T hey were only on the interstate for two exits on Saturday night, but they passed a pair of signs warning drivers of moose. One advised urgently, Brake for Moose: It may save your life. The first time Chip had seen that one, the day after they’d moved to Bethel, he’d remarked, “I suppose they’re afraid most people will accelerate when they see a moose. Look, honey, there’s a moose on the road: Let’s speed up and see if we can hit it!” He didn’t joke much these days, and so it always comforted Emily when she saw a glimpse of his humor. It was difficult to recall now, but before the accident he had actually been a rather funny man.

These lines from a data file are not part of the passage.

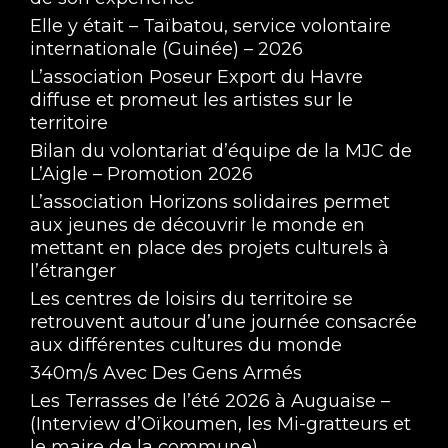
Elle y était – Taïbatou, service volontaire
internationale (Guinée) – 2026
L’association Poseur Export du Havre
diffuse et promeut les artistes sur le
territoire
Bilan du volontariat d’équipe de la MJC de
L’Aigle – Promotion 2026
L’association Horizons solidaires permet
aux jeunes de découvrir le monde en
mettant en place des projets culturels à
l’étranger
Les centres de loisirs du territoire se
retrouvent autour d’une journée consacrée
aux différentes cultures du monde
340m/s Avec Des Gens Armés
Les Terrasses de l’été 2026 à Auguaise –
(Interview d’Oïkoumen, les Mi-gratteurs et
le maire de la commune)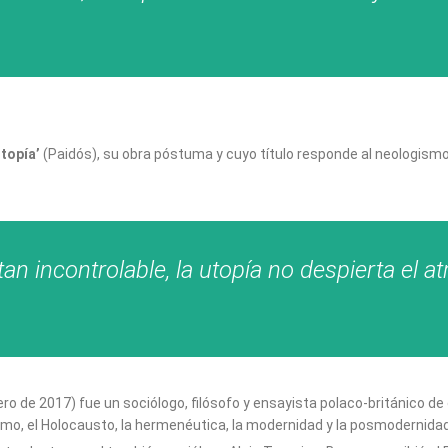
topía’
(Paidós), su obra póstuma y cuyo título responde al neologism
n incontrolable, la utopía no despierta el at
ero de 2017)
fue un sociólogo, filósofo y ensayista polaco-británico de
smo, el Holocausto, la hermenéutica, la modernidad y la posmodernidad,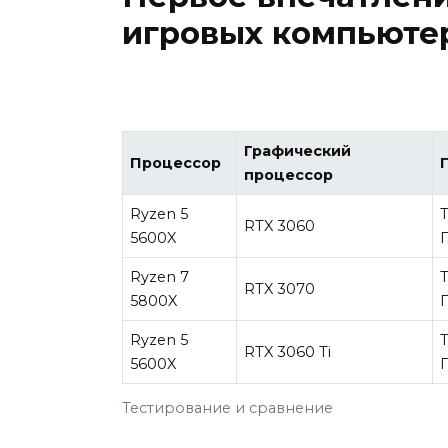
игровых компьютер
Графический
Процессор
процессор
Ryzen 5
RTX 3060
5600X
Ryzen 7
RTX 3070
5800X
Ryzen 5
RTX 3060 Ti
5600X
Тестирование и сравнение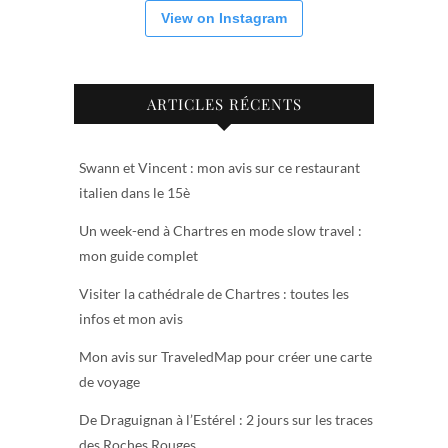
View on Instagram
ARTICLES RÉCENTS
Swann et Vincent : mon avis sur ce restaurant
italien dans le 15è
Un week-end à Chartres en mode slow travel :
mon guide complet
Visiter la cathédrale de Chartres : toutes les
infos et mon avis
Mon avis sur TraveledMap pour créer une carte
de voyage
De Draguignan à l’Estérel : 2 jours sur les traces
des Roches Rouges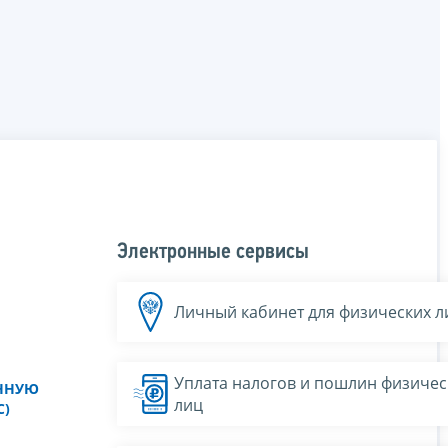
Электронные сервисы
Личный кабинет для физических л
Уплата налогов и пошлин физичес
ННУЮ
лиц
С)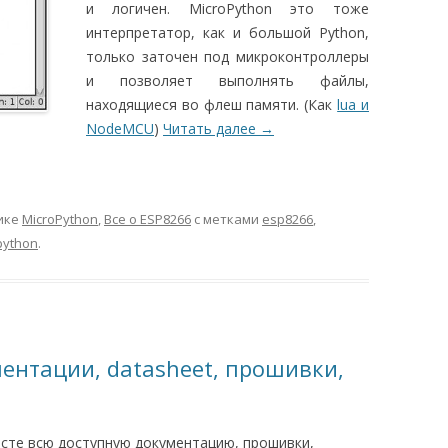
и логичен. MicroPython это тоже
интерпретатор, как и большой Python,
только заточен под микроконтроллеры
и позволяет выполнять файлы,
находящиеся во флеш памяти. (Как
lua и
NodeMCU
)
Читать далее
→
ике
MicroPython
,
Все о ESP8266
с метками
esp8266
,
python
.
ентации, datasheet, прошивки,
сте всю доступную документацию, прошивки,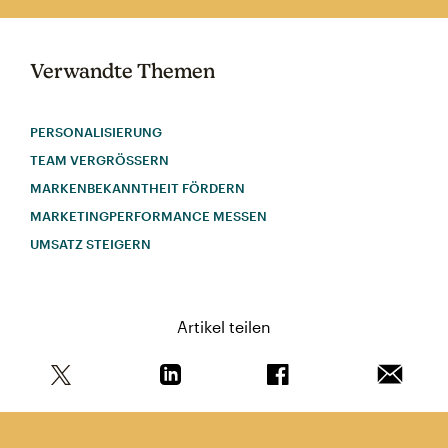
Verwandte Themen
PERSONALISIERUNG
TEAM VERGRÖSSERN
MARKENBEKANNTHEIT FÖRDERN
MARKETINGPERFORMANCE MESSEN
UMSATZ STEIGERN
Artikel teilen
Teile diesen Artikel auf Twitter
Teile diesen Artikel auf Linkedin
Teile diesen Artikel au
Artikel 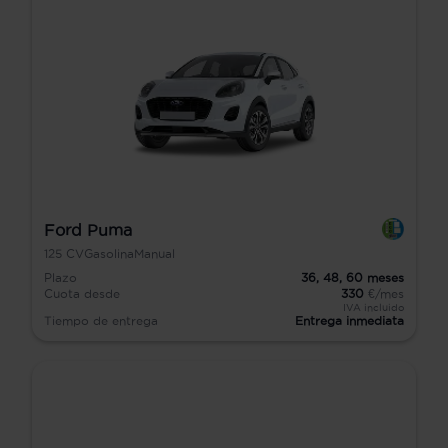
Ford Puma
125
CV
Gasolina
Manual
Plazo
36,
48,
60
meses
Cuota desde
330
€/mes
IVA incluido
Tiempo de entrega
Entrega inmediata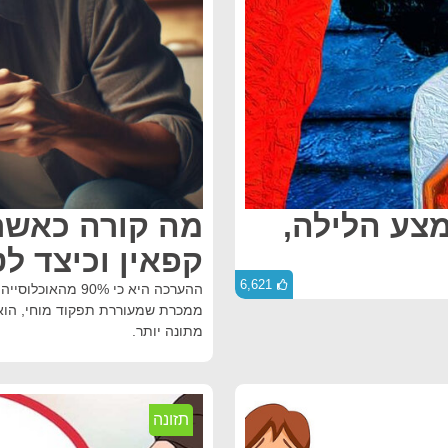
מצע הלילה,
מה קורה כאשר 
קפאין וכיצד ל
6,621
ההערכה היא כי 0%
ממכרת שמעוררת תפקוד מוחי, הוא פ
מתונה יותר.
תזונה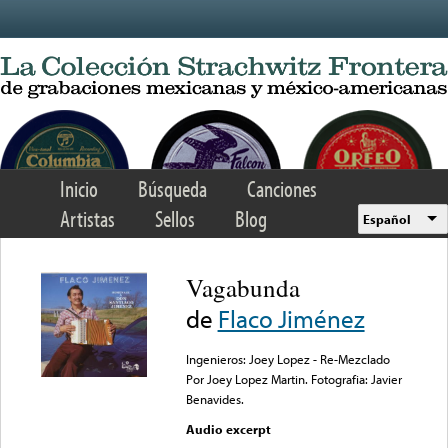
Skip to main content
Inicio
Búsqueda
Canciones
Artistas
Sellos
Blog
Español
Vagabunda
de
Flaco Jiménez
Ingenieros: Joey Lopez - Re-Mezclado
Por Joey Lopez Martin. Fotografia: Javier
Benavides.
Audio excerpt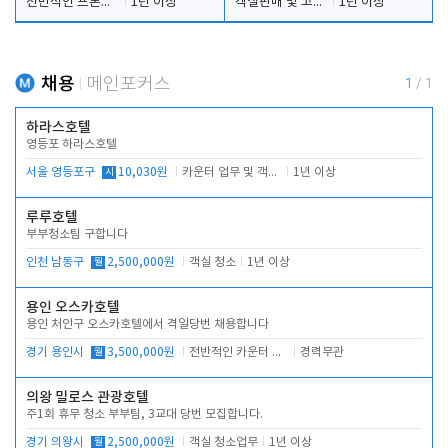
전반적인 프론트 당번업무
1년 이상
객실판매 및 고객응대
1년 이상
채용
메인포커스
1
/
1
하라스호텔
영등포 하라스호텔
서울 영등포구
시
10,030원
카운터 업무 및 객실관리(청소상태 확인, 객실판매)
1년 이상
루루호텔
부부청소팀 구합니다
인천 남동구
월
2,500,000원
객실 청소
1년 이상
용인 오스카호텔
용인 처인구 오스카호텔에서 격일당번 채용합니다
경기 용인시
월
3,500,000원
전반적인 카운터 업무
경력무관
의왕 밀로스 관광호텔
주1회 휴무 청소 부부팀, 3교대 당번 모집합니다.
경기 의왕시
월
2,500,000원
객실 청소업무
1년 이상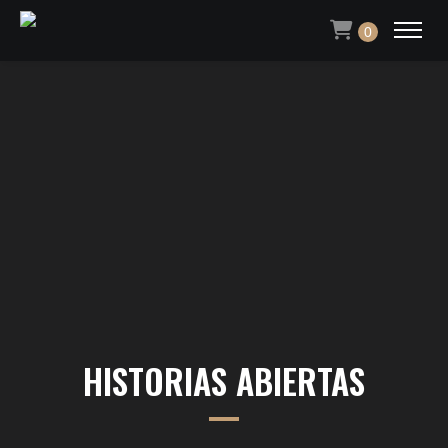
0
HISTORIAS ABIERTAS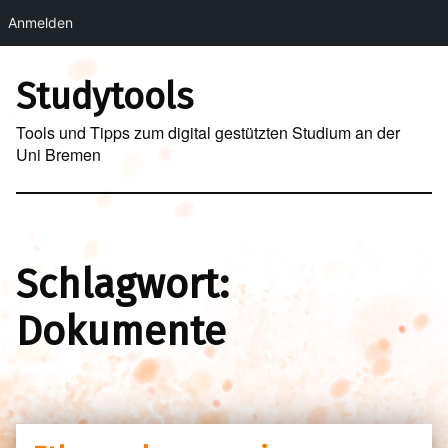
Anmelden
Skip to main navigation
Skip to main content
Skip to footer
Studytools
Tools und Tipps zum digital gestützten Studium an der
Uni Bremen
Schlagwort:
Dokumente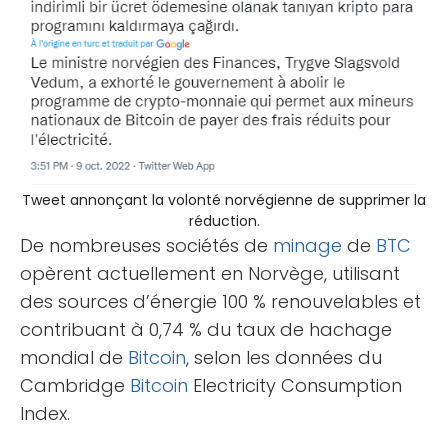
Tweet annonçant la volonté norvégienne de supprimer la
réduction.
De nombreuses sociétés de
minage
de
BTC
opèrent actuellement en Norvège, utilisant
des sources d’énergie 100 % renouvelables et
contribuant à 0,74 % du taux de hachage
mondial de
Bitcoin
, selon les données du
Cambridge
Bitcoin
Electricity Consumption
Index.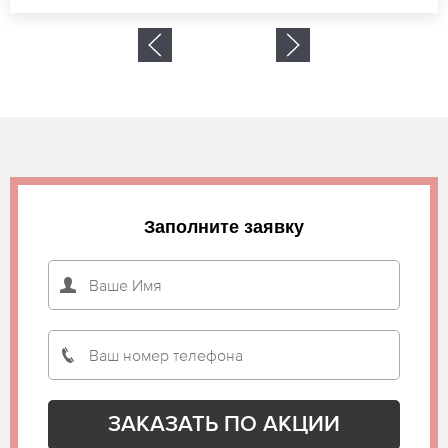
Заполните заявку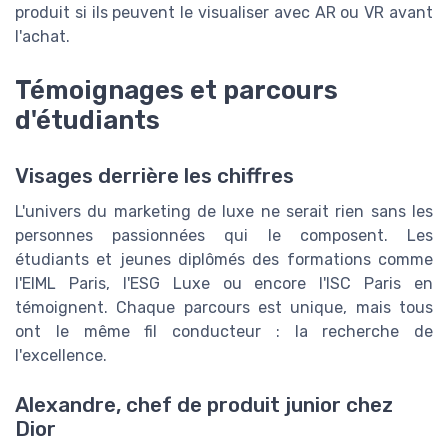
produit si ils peuvent le visualiser avec AR ou VR avant
l'achat.
Témoignages et parcours
d'étudiants
Visages derrière les chiffres
L'univers du marketing de luxe ne serait rien sans les
personnes passionnées qui le composent. Les
étudiants et jeunes diplômés des formations comme
l'EIML Paris, l'ESG Luxe ou encore l'ISC Paris en
témoignent. Chaque parcours est unique, mais tous
ont le même fil conducteur : la recherche de
l'excellence.
Alexandre, chef de produit junior chez
Dior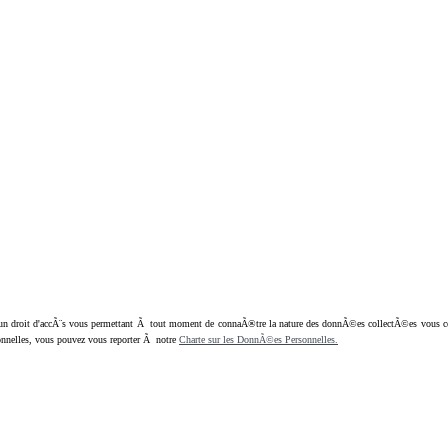
oit d'accÃ¨s vous permettant Ã tout moment de connaÃ®tre la nature des donnÃ©es collectÃ©es vous concern
nnelles, vous pouvez vous reporter Ã notre
Charte sur les DonnÃ©es Personnelles.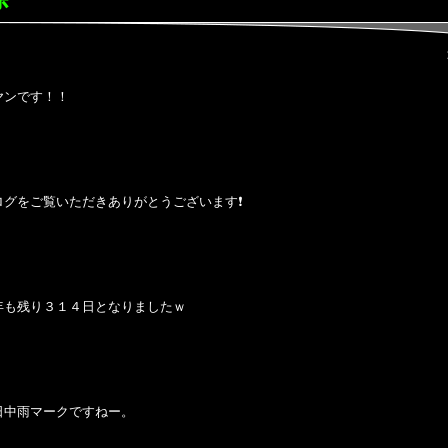
ヤンです！！
ログをご覧いただきありがとうございます❗
年も残り３１４日となりましたｗ
日中雨マークですねー。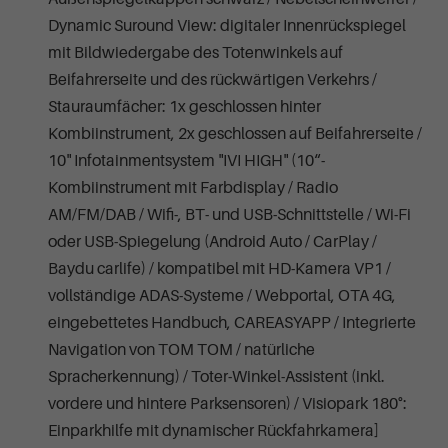
Dynamic Suround View: digitaler Innenrückspiegel
mit Bildwiedergabe des Totenwinkels auf
Beifahrerseite und des rückwärtigen Verkehrs /
Stauraumfächer: 1x geschlossen hinter
Kombiinstrument, 2x geschlossen auf Beifahrerseite /
10" Infotainmentsystem "IVI HIGH" (10“-
Kombiinstrument mit Farbdisplay / Radio
AM/FM/DAB / Wifi-, BT- und USB-Schnittstelle / Wi-Fi
oder USB-Spiegelung (Android Auto / CarPlay /
Baydu carlife) / kompatibel mit HD-Kamera VP1 /
vollständige ADAS-Systeme / Webportal, OTA 4G,
eingebettetes Handbuch, CAREASYAPP / Integrierte
Navigation von TOM TOM / natürliche
Spracherkennung) / Toter-Winkel-Assistent (inkl.
vordere und hintere Parksensoren) / Visiopark 180°:
Einparkhilfe mit dynamischer Rückfahrkamera]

The Hardins’ house in Littleton was a white Federal that resided with princely elegance in the town’s hill section above the main street. The driveway had a circular portico and the front yard a stone fountain, the basin of which, because it was winter, had been removed and placed against the pedestal like a giant mushroom cap so the water pooling inside didn’t freeze and crack it. There was another car in the driveway, and Emily suspected by the way the front windshield had been defrosted that this vehicle was a recent arrival, too, and not one of the Hardins’ automobiles.

“There will be other people,” she said to neither Chip nor the girls in particular as they stood for a moment in the driveway. She found herself worrying for her husband. Worrying about her husband. It seemed that morning he had taken an ax and destroyed that squat, ugly door in the basement. The exertion had left him exhausted, though Emily was troubled more by the fury he had brought to the task: Why in the world had he used an ax instead of simply removing the carriage bolts from one side and then prying the door open with a crowbar? He had told her there were too many bolts and they were too long: Removing even a third of them would have taken hours. She took him at his word, but she couldn’t help but fear it was the fact that there were precisely thirty-nine of them that had prevented him. He had seemed unduly disturbed by the coincidence, the notion that there was one bolt for every fatality-as if each length of metal corresponded exactly with one human soul. One night over dinner he had expressed his wonderment at the connection, and she had smiled and told him this was magical thinking, a symptom of an obsessive-compulsive disorder. He, in turn, had told her that magical thinking was also a symptom of depression and there was something enigmatic in his response: Was he signaling to her that he knew she had demons, too, and to allow him this indulgence? Or was he alerting her to the idea that she was right and he had done a little Web diagnosis on himself and understood that his consideration of the bolts was at once irrational and explicable?